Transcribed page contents
****

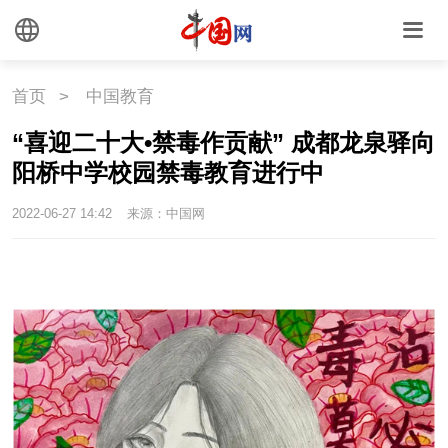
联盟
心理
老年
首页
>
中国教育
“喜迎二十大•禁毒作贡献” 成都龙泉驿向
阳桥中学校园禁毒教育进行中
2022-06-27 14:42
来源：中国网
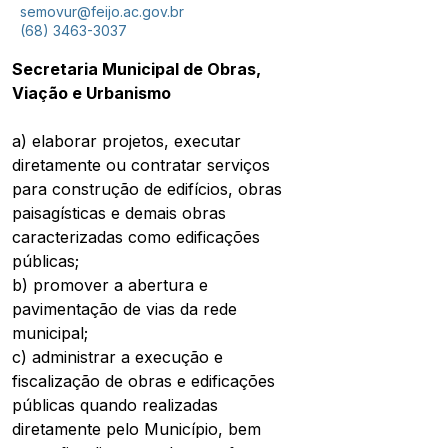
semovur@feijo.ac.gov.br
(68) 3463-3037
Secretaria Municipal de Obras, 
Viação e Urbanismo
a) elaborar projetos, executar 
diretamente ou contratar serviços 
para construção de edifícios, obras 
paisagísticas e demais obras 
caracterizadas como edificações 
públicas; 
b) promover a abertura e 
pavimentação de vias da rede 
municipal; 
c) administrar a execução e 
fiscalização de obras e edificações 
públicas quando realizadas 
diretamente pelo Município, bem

****

Reproduce the entries above exactly, but only the lines between the line holding "(68) 3463-3037" and the line holding "pavimentação de vias da rede", inclusive.

◆ SOLUTION FOR THIS PROBLEM ◆
(68) 3463-3037
Secretaria Municipal de Obras, 
Viação e Urbanismo
a) elaborar projetos, executar 
diretamente ou contratar serviços 
para construção de edifícios, obras 
paisagísticas e demais obras 
caracterizadas como edificações 
públicas; 
b) promover a abertura e 
pavimentação de vias da rede 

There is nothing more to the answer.